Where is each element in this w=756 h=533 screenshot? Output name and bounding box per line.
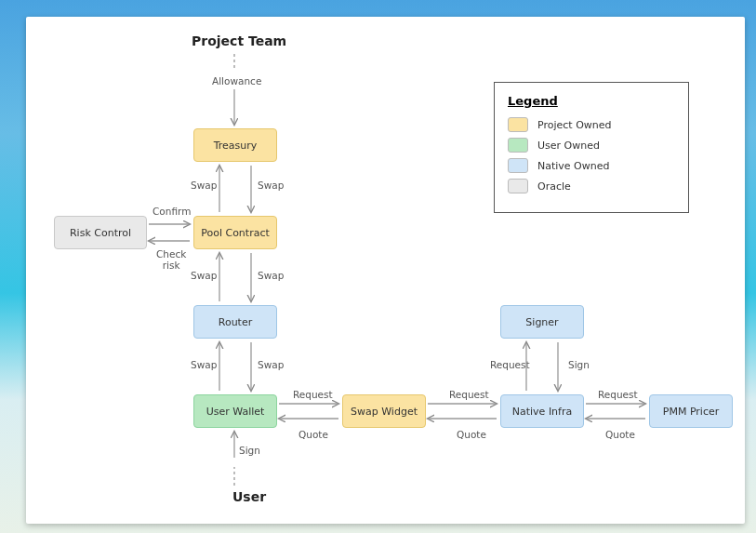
- legend-item: Oracle: [508, 179, 675, 193]
- swatch-icon: [508, 158, 528, 173]
- edge-swap-t-pc-l: Swap: [191, 180, 217, 191]
- edge-quote-uw-sw: Quote: [298, 429, 328, 440]
- legend-item: User Owned: [508, 138, 675, 153]
- edge-allowance: Allowance: [212, 75, 261, 87]
- edge-quote-sw-ni: Quote: [457, 429, 486, 440]
- legend-label: Native Owned: [537, 160, 610, 172]
- edge-request-ni-signer: Request: [490, 359, 530, 370]
- edge-request-sw-ni: Request: [449, 389, 489, 400]
- edge-swap-r-uw-r: Swap: [258, 359, 284, 370]
- diagram-card: Project Team User Treasury Pool Contract…: [26, 17, 745, 524]
- swatch-icon: [508, 138, 528, 153]
- legend-label: User Owned: [537, 140, 600, 152]
- edge-quote-ni-pp: Quote: [605, 429, 635, 440]
- swatch-icon: [508, 117, 528, 132]
- legend-label: Project Owned: [537, 119, 612, 131]
- legend-item: Project Owned: [508, 117, 675, 132]
- edge-swap-pc-r-l: Swap: [191, 270, 217, 281]
- node-pmm-pricer: PMM Pricer: [649, 394, 733, 428]
- bottom-actor-title: User: [232, 489, 266, 504]
- node-risk-control: Risk Control: [54, 216, 147, 249]
- edge-request-uw-sw: Request: [293, 389, 333, 400]
- edge-check-risk: Check risk: [156, 249, 186, 271]
- edge-confirm: Confirm: [153, 206, 191, 217]
- node-native-infra: Native Infra: [500, 394, 584, 428]
- legend: Legend Project Owned User Owned Native O…: [494, 82, 689, 213]
- node-router: Router: [193, 305, 277, 339]
- edge-swap-pc-r-r: Swap: [258, 270, 284, 281]
- legend-label: Oracle: [537, 180, 571, 193]
- edge-sign-user: Sign: [239, 445, 260, 456]
- node-signer: Signer: [500, 305, 584, 339]
- legend-title: Legend: [508, 94, 675, 108]
- swatch-icon: [508, 179, 528, 193]
- node-user-wallet: User Wallet: [193, 394, 277, 428]
- edge-swap-r-uw-l: Swap: [191, 359, 217, 370]
- node-treasury: Treasury: [193, 128, 277, 162]
- edge-swap-t-pc-r: Swap: [258, 180, 284, 191]
- top-actor-title: Project Team: [192, 33, 286, 48]
- node-swap-widget: Swap Widget: [342, 394, 426, 428]
- edge-request-ni-pp: Request: [598, 389, 638, 400]
- legend-item: Native Owned: [508, 158, 675, 173]
- edge-sign-signer-ni: Sign: [568, 359, 590, 370]
- node-pool-contract: Pool Contract: [193, 216, 277, 249]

• • • • • • •

*TASK INSTRUCTIONS:* Would you retype every line shown above exactly, leaving the pictures aside?

*YOUR RESPONSE:*
Where is each element in this w=756 h=533 screenshot? Output name and bounding box per line.
- legend-item: Oracle: [508, 179, 675, 193]
- swatch-icon: [508, 158, 528, 173]
- edge-swap-t-pc-l: Swap: [191, 180, 217, 191]
- edge-quote-uw-sw: Quote: [298, 429, 328, 440]
- legend-item: User Owned: [508, 138, 675, 153]
- edge-allowance: Allowance: [212, 75, 261, 87]
- edge-quote-sw-ni: Quote: [457, 429, 486, 440]
- legend-label: Native Owned: [537, 160, 610, 172]
- edge-request-ni-signer: Request: [490, 359, 530, 370]
- edge-request-sw-ni: Request: [449, 389, 489, 400]
- edge-swap-r-uw-r: Swap: [258, 359, 284, 370]
- diagram-card: Project Team User Treasury Pool Contract…: [26, 17, 745, 524]
- swatch-icon: [508, 138, 528, 153]
- legend-label: User Owned: [537, 140, 600, 152]
- edge-quote-ni-pp: Quote: [605, 429, 635, 440]
- swatch-icon: [508, 117, 528, 132]
- legend-label: Project Owned: [537, 119, 612, 131]
- legend-item: Project Owned: [508, 117, 675, 132]
- edge-swap-pc-r-l: Swap: [191, 270, 217, 281]
- node-pmm-pricer: PMM Pricer: [649, 394, 733, 428]
- bottom-actor-title: User: [232, 489, 266, 504]
- node-risk-control: Risk Control: [54, 216, 147, 249]
- edge-request-uw-sw: Request: [293, 389, 333, 400]
- edge-check-risk: Check risk: [156, 249, 186, 271]
- edge-confirm: Confirm: [153, 206, 191, 217]
- node-native-infra: Native Infra: [500, 394, 584, 428]
- legend: Legend Project Owned User Owned Native O…: [494, 82, 689, 213]
- node-router: Router: [193, 305, 277, 339]
- edge-swap-pc-r-r: Swap: [258, 270, 284, 281]
- legend-label: Oracle: [537, 180, 571, 193]
- edge-sign-user: Sign: [239, 445, 260, 456]
- node-signer: Signer: [500, 305, 584, 339]
- legend-title: Legend: [508, 94, 675, 108]
- swatch-icon: [508, 179, 528, 193]
- node-user-wallet: User Wallet: [193, 394, 277, 428]
- edge-swap-r-uw-l: Swap: [191, 359, 217, 370]
- node-treasury: Treasury: [193, 128, 277, 162]
- edge-swap-t-pc-r: Swap: [258, 180, 284, 191]
- top-actor-title: Project Team: [192, 33, 286, 48]
- node-swap-widget: Swap Widget: [342, 394, 426, 428]
- edge-request-ni-pp: Request: [598, 389, 638, 400]
- legend-item: Native Owned: [508, 158, 675, 173]
- edge-sign-signer-ni: Sign: [568, 359, 590, 370]
- node-pool-contract: Pool Contract: [193, 216, 277, 249]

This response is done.